→ **Work to be completed**
Each entry is to be given again word for word; images are dropped.

→ **Record set**
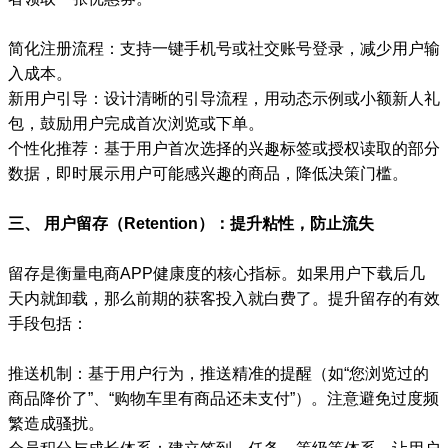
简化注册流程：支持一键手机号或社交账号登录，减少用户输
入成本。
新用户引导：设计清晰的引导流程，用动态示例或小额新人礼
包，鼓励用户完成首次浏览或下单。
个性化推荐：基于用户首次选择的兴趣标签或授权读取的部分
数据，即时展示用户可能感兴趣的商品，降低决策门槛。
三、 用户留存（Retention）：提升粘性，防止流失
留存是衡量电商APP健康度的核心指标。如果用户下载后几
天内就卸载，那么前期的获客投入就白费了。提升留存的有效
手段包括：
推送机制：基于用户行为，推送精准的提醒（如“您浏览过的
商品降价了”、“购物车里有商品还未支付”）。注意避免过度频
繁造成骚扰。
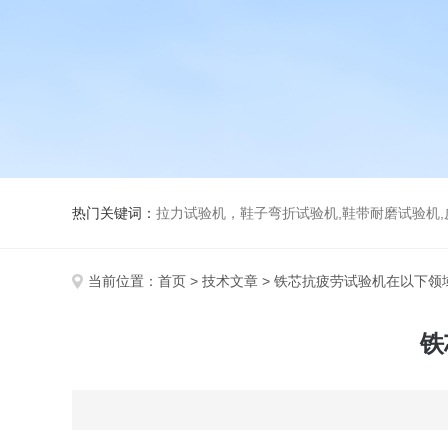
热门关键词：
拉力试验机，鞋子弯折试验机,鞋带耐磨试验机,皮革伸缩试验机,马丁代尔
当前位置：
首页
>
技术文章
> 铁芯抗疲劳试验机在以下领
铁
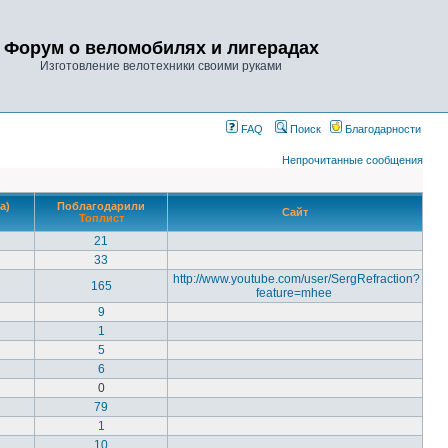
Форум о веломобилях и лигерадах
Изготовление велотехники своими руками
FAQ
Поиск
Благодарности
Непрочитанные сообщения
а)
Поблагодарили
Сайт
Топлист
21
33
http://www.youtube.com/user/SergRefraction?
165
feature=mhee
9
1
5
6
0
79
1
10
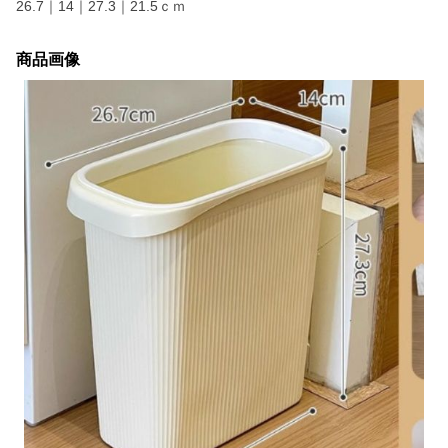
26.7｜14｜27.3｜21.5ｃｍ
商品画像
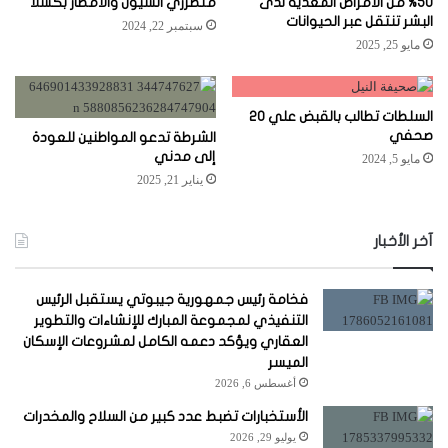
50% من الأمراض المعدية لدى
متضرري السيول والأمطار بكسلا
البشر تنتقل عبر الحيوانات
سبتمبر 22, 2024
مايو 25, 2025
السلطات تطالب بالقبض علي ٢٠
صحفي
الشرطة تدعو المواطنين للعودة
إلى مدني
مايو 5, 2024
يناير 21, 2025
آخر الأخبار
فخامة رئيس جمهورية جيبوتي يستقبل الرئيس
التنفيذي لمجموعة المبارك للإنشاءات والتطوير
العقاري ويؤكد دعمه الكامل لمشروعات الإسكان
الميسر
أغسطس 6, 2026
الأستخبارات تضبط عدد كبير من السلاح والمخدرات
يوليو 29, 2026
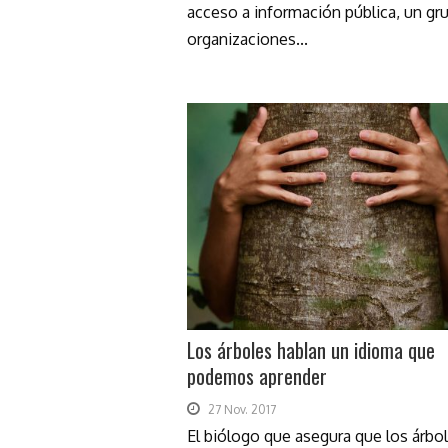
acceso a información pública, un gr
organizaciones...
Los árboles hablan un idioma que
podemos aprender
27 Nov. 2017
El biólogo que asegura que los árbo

→ **Task output**
简化注册流程：支持一键手机号或社交账号登录，减少用户输
入成本。
新用户引导：设计清晰的引导流程，用动态示例或小额新人礼
包，鼓励用户完成首次浏览或下单。
个性化推荐：基于用户首次选择的兴趣标签或授权读取的部分
数据，即时展示用户可能感兴趣的商品，降低决策门槛。
三、 用户留存（Retention）：提升粘性，防止流失
留存是衡量电商APP健康度的核心指标。如果用户下载后几
天内就卸载，那么前期的获客投入就白费了。提升留存的有效
手段包括：
推送机制：基于用户行为，推送精准的提醒（如“您浏览过的
商品降价了”、“购物车里有商品还未支付”）。注意避免过度频
繁造成骚扰。
热门关键词：
拉力试验机，鞋子弯折试验机,鞋带耐磨试验机,皮革伸缩试验机,马丁代尔
当前位置：
首页
>
技术文章
> 铁芯抗疲劳试验机在以下领
铁
Форум о веломобилях и лигерадах
Изготовление велотехники своими руками
FAQ
Поиск
Благодарности
Непрочитанные сообщения
а)
Поблагодарили
Сайт
Топлист
21
33
http://www.youtube.com/user/SergRefraction?
165
feature=mhee
9
1
5
6
0
79
1
10
26.7｜14｜27.3｜21.5ｃｍ
商品画像
50% من الأمراض المعدية لدى
متضرري السيول والأمطار بكسلا
البشر تنتقل عبر الحيوانات
سبتمبر 22, 2024
مايو 25, 2025
السلطات تطالب بالقبض علي ٢٠
صحفي
الشرطة تدعو المواطنين للعودة
إلى مدني
مايو 5, 2024
يناير 21, 2025
آخر الأخبار
فخامة رئيس جمهورية جيبوتي يستقبل الرئيس
التنفيذي لمجموعة المبارك للإنشاءات والتطوير
العقاري ويؤكد دعمه الكامل لمشروعات الإسكان
الميسر
أغسطس 6, 2026
الأستخبارات تضبط عدد كبير من السلاح والمخدرات
يوليو 29, 2026
acceso a información pública, un gr
organizaciones...
Los árboles hablan un idioma que
podemos aprender
27 Nov. 2017
El biólogo que asegura que los árbo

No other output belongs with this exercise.